Saved entries:
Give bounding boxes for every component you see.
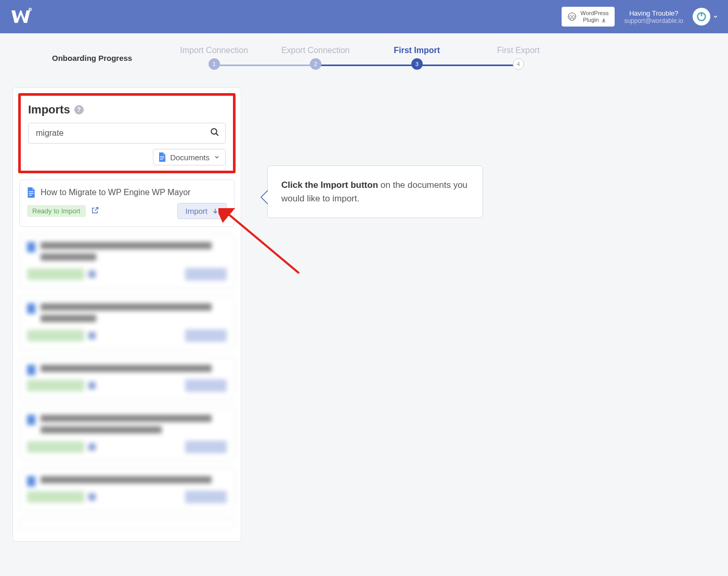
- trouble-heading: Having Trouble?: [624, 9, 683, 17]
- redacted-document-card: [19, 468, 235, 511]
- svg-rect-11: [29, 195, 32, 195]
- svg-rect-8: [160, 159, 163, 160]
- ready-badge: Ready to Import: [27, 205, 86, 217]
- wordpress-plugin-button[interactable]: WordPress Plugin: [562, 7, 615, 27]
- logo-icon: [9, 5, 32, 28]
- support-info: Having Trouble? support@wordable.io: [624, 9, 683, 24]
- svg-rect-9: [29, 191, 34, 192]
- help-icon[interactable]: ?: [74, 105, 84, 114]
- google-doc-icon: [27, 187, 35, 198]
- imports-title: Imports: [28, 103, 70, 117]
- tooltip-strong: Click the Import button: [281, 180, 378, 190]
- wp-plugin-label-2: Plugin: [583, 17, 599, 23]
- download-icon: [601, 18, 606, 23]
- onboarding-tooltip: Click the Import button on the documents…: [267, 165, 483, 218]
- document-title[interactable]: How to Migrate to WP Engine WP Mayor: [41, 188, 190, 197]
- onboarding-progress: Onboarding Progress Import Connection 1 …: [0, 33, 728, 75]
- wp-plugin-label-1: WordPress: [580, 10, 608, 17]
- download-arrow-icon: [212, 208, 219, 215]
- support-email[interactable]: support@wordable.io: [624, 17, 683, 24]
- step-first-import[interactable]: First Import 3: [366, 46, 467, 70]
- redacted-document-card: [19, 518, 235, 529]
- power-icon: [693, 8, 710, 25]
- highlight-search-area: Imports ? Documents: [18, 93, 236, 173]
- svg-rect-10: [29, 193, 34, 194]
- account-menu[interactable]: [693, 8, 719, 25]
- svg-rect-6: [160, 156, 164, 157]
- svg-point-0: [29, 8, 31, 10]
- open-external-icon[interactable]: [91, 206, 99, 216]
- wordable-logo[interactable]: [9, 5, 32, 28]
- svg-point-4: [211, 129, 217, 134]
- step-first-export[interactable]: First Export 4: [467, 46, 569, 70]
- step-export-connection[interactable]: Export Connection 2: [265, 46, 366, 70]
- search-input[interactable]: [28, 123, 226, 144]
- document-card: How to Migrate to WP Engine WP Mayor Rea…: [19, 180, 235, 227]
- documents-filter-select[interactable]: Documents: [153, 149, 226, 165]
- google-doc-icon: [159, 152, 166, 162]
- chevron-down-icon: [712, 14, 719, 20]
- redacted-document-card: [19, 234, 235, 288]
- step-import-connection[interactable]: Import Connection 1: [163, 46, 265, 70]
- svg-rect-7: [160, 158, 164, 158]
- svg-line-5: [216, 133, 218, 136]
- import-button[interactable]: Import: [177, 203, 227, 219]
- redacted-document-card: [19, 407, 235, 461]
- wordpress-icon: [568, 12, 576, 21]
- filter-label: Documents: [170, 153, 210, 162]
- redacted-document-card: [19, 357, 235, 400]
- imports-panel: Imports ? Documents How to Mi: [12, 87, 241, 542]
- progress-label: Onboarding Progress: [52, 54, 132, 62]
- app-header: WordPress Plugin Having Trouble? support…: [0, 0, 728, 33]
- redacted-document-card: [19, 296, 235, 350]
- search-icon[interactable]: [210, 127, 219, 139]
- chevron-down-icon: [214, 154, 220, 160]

--

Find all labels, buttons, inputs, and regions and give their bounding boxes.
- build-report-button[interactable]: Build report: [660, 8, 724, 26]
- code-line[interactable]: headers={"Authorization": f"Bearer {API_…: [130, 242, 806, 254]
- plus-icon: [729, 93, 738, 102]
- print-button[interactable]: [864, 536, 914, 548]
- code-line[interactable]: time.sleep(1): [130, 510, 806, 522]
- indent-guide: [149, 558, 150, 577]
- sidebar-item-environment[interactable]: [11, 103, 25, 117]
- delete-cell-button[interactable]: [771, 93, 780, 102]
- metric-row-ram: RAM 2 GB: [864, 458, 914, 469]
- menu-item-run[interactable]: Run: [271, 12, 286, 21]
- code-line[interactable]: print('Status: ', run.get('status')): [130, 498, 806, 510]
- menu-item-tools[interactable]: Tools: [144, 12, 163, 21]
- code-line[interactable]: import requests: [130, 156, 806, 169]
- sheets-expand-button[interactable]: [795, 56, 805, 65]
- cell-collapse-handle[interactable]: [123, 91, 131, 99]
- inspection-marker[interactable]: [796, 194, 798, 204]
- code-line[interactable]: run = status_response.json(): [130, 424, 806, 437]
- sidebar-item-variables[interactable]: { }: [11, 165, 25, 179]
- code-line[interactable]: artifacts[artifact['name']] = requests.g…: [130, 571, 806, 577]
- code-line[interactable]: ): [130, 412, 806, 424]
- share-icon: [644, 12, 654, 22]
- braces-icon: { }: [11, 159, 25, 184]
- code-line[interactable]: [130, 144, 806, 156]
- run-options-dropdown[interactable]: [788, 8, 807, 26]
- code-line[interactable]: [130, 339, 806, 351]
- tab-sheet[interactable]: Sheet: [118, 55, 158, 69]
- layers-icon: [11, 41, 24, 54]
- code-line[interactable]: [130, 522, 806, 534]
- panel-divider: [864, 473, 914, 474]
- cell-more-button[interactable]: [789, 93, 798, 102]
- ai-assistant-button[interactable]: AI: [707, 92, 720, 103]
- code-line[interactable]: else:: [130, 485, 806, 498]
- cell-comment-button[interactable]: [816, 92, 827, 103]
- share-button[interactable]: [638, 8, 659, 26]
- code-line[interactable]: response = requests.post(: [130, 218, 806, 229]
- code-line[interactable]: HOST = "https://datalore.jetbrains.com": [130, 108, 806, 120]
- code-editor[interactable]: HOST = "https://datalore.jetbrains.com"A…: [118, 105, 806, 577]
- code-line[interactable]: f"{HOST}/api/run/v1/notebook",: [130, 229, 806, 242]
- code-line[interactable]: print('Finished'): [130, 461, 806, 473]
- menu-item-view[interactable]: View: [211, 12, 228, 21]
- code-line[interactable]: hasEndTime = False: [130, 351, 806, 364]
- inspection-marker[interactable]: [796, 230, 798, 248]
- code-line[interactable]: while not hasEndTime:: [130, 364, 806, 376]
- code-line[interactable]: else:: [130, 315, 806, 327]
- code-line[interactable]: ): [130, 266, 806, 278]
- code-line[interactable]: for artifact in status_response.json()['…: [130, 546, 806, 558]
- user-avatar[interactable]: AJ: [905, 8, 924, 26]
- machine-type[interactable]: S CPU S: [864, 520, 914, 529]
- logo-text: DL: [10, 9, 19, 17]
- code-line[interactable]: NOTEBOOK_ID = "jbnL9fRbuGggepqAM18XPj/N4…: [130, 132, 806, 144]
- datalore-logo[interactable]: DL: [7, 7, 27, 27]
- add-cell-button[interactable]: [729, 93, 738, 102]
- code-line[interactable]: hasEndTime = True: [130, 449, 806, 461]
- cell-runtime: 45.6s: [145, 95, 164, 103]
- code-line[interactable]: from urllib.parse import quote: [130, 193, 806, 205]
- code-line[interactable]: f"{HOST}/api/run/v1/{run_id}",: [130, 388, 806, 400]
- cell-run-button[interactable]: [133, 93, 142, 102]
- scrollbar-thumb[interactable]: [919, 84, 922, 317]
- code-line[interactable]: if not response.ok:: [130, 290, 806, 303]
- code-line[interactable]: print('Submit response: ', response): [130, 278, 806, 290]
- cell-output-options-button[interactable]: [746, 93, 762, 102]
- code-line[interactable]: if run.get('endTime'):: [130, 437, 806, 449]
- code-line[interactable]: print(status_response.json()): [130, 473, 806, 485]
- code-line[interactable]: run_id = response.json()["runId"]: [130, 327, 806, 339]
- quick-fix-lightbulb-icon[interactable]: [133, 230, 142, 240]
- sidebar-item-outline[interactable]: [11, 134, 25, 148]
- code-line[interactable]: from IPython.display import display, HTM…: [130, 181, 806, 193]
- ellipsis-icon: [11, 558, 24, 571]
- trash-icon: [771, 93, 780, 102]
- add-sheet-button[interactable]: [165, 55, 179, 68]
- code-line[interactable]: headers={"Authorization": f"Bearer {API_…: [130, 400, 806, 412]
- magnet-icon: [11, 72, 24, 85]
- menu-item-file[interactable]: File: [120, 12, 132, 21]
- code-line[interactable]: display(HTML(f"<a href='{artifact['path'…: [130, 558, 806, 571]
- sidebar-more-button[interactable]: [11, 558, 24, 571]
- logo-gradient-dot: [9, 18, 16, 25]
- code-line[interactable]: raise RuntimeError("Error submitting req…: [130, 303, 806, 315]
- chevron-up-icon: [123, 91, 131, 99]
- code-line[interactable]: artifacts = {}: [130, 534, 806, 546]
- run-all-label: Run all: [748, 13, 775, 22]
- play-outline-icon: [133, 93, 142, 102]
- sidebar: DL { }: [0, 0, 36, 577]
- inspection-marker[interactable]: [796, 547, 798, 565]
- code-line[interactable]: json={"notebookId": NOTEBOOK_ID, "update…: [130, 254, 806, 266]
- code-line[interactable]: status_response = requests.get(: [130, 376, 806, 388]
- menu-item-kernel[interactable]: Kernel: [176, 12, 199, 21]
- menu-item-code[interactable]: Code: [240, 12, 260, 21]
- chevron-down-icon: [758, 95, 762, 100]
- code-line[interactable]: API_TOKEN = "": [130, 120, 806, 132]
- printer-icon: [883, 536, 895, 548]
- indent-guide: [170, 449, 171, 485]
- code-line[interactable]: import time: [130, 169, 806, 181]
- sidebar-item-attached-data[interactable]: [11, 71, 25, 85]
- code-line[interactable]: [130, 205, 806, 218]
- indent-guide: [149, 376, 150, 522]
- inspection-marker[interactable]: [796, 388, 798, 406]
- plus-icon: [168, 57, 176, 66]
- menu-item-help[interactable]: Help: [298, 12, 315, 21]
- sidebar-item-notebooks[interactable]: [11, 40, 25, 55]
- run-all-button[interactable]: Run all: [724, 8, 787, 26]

* * *

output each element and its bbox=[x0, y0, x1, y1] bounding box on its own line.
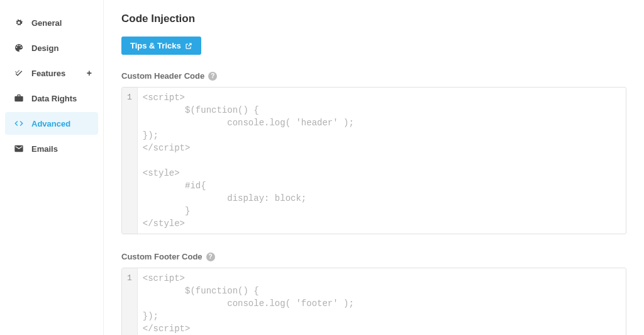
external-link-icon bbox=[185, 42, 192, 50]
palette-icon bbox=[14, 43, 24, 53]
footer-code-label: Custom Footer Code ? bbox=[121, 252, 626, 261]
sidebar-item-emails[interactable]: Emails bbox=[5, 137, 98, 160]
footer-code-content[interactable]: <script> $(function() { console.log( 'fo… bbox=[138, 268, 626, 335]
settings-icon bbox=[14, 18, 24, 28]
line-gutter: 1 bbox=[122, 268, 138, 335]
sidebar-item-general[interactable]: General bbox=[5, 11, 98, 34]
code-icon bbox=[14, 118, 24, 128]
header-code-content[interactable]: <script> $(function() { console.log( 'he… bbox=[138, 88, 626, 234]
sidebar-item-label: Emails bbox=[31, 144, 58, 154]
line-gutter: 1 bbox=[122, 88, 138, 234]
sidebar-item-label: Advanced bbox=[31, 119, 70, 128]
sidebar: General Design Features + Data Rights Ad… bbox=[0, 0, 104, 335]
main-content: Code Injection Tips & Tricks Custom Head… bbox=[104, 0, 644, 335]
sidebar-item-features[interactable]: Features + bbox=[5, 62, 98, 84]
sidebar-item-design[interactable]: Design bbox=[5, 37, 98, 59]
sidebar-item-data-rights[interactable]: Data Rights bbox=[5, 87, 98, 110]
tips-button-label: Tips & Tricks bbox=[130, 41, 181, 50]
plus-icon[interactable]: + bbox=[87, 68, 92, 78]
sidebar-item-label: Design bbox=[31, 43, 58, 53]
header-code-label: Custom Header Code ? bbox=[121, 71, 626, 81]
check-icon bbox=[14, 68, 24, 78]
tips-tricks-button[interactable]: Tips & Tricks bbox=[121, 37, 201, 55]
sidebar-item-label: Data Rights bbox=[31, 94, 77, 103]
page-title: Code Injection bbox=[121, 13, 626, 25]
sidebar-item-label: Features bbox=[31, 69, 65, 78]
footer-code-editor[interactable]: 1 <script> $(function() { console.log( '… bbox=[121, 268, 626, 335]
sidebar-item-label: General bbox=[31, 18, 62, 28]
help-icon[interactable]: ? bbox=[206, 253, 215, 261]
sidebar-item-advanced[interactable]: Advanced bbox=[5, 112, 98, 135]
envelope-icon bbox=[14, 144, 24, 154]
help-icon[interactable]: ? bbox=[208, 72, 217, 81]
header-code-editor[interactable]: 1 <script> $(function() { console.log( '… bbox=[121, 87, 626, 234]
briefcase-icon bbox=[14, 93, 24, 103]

**TASK TO CARRY OUT**
Pull every line containing the word "General" out of the entries above.

**EXERCISE OUTPUT**
sidebar-item-general[interactable]: General bbox=[5, 11, 98, 34]
sidebar: General Design Features + Data Rights Ad… bbox=[0, 0, 104, 335]
sidebar-item-label: General bbox=[31, 18, 62, 28]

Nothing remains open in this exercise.